Selon les dispositions de l’article 1641 du Code civil : « Le vendeur est tenu de la garantie à raison des défauts cachés de la chose vendue qui la rendent impropre à l’usage auquel on la destine, ou qui diminuent tellement cet usage que l’acheteur ne l’aurait pas acquise, ou n’en aurait donné qu’un moindre prix, s’il les avait connus ».
En l’espèce, la SA AJ MAISON FAMILIALE soutient qu’il était expressément stipulé dans l’acte de vente que « l’acquéreur a pris l’immeuble dans l’état où il se trouvait au jour de l’entrée en jouissance, sans garantie de la part de ce dernier en raison des vices apparents ou cachés, dont le sol, le sous-sol et les ouvrages, s’ils existent, pourraient être affectés. Il est subrogé à compter de ce jour dans tous les droits du vendeur relativement à l’immeuble. Le vendeur reste néanmoins tenu de la garantie des vices cachés s’il a la qualité de professionnel de l’immobilier ».
Il convient de rappeler que l’existence d’une telle clause exonératoire de garantie des vices- dont le contenu demeure imprécis-, ne saurait valoir application en l’espèce et ce nonobstant l’existence de celle-ci dans l’acte authentique de vente. De même, l’insertion d’une clause exonératoire de garantie des vices dans l’acte de vente, à la supposer valide et opposable, ne saurait priver Monsieur AG Y et Madame Z AA AB épouse Y, du fait de leur qualité de profane, de la possibilité de se prévaloir de l’existence des vices cachés ou défauts non apparents affectant l’immeuble vendu, abstraction faite des interventions de la SA AJ MAISON FAMILIALE tendant à reprendre les désordres dénoncés préalablement à l’acte de vente.

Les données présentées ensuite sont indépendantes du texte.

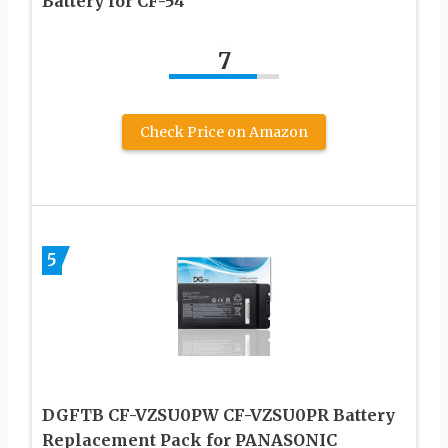
Battery for CF-54
7
Check Price on Amazon
5
DGFTB CF-VZSU0PW CF-VZSU0PR Battery
Replacement Pack for PANASONIC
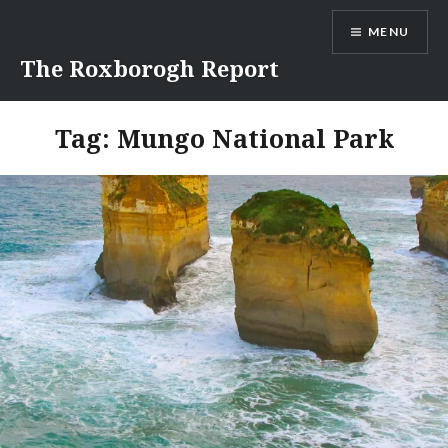
Skip
MENU
to
content
The Roxborogh Report
Tag:
Mungo National Park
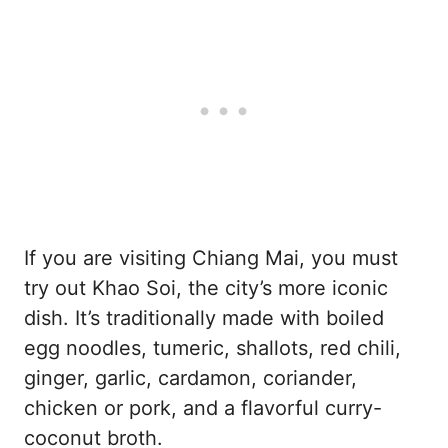
If you are visiting Chiang Mai, you must
try out Khao Soi, the city’s more iconic
dish. It’s traditionally made with boiled
egg noodles, tumeric, shallots, red chili,
ginger, garlic, cardamon, coriander,
chicken or pork, and a flavorful curry-
coconut broth.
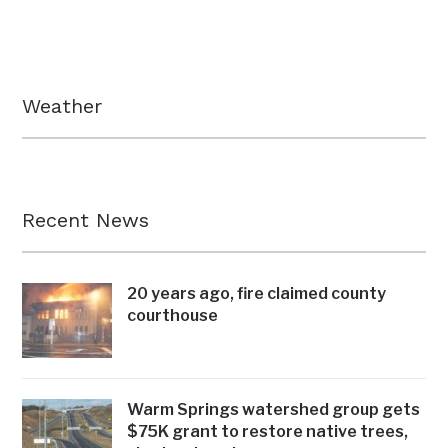
Weather
Recent News
20 years ago, fire claimed county
courthouse
Warm Springs watershed group gets
$75K grant to restore native trees,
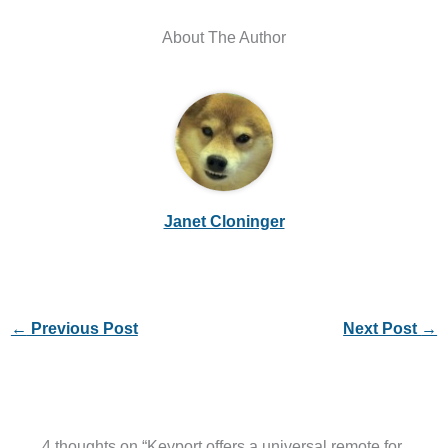
About The Author
Janet Cloninger
←
Previous Post
Next Post
→
4 thoughts on “Keyport offers a universal remote for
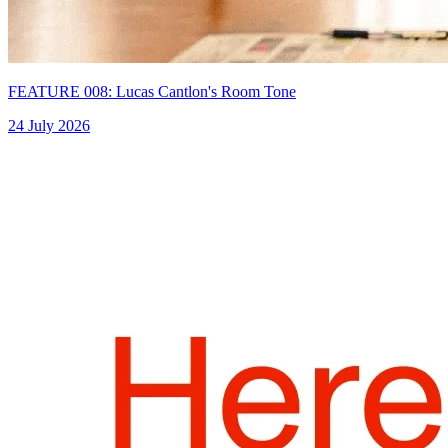
FEATURE 008: Lucas Cantlon's Room Tone
24 July 2026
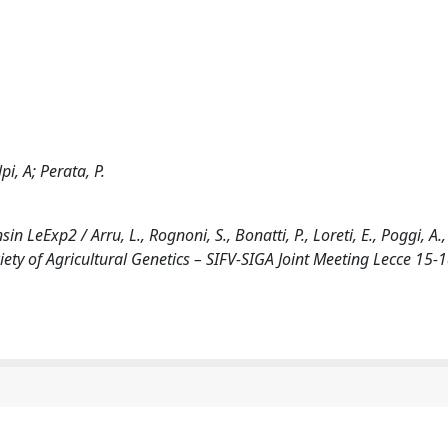
pi, A; Perata, P.
LeExp2 / Arru, L., Rognoni, S., Bonatti, P., Loreti, E., Poggi, A., 
ociety of Agricultural Genetics – SIFV-SIGA Joint Meeting Lecce 15-1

De plus, la SA AJ MAISON FAMILIALE fait valoir que Monsieur AG Y et Madame Z AA AB épouse Y auraient acquis le bien immobilier en connaissance de cause.
Toutefois, le fait que Monsieur AG Y et Madame Z AA AB épouse Y aient vécu une année entière dans l’immeuble préalablement à la levée de l’option d’achat, n’est pas une circonstance de nature à établir que ces derniers ont eu une parfaite connaissance de la nature, la gravité et de l’ampleur des vices affectant le bien acquis.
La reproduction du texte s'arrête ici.